Self-Hint Aligned GRPO (SAGE)

Updated 5 February 2026

The paper introduces SAGE, a framework that injects compact privileged hints to overcome advantage collapse in sparse-reward settings.
SAGE employs online self-hinting and adaptive curriculum scheduling to maintain effective gradient signals and enhance policy learning.
Empirical results demonstrate SAGE's gains of 2–6 points in accuracy and improved exploration compared to baseline GRPO methods.

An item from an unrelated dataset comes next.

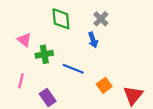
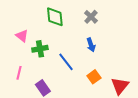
blue arrow: (93, 40) -> (91, 45), moved
blue line: (73, 69) -> (66, 62), turned 30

Self-Hint Aligned GRPO with Privileged Supervision (SAGE) is an on-policy reinforcement learning (RL) framework developed to address the challenge of aligning LLMs using group-based sparse-reward protocols. SAGE modifies the Group Relative Policy Optimization (GRPO) procedure by injecting privileged, compact hints—such as plans or solution decompositions—during training. These hints reshape the model’s rollout distribution without affecting the verifier reward, overcoming critical bottlenecks in RL from sparse rewards. During inference, the model operates without hints, reflecting only the improved capabilities learned during privileged supervision (Liao et al., 3 Feb 2026).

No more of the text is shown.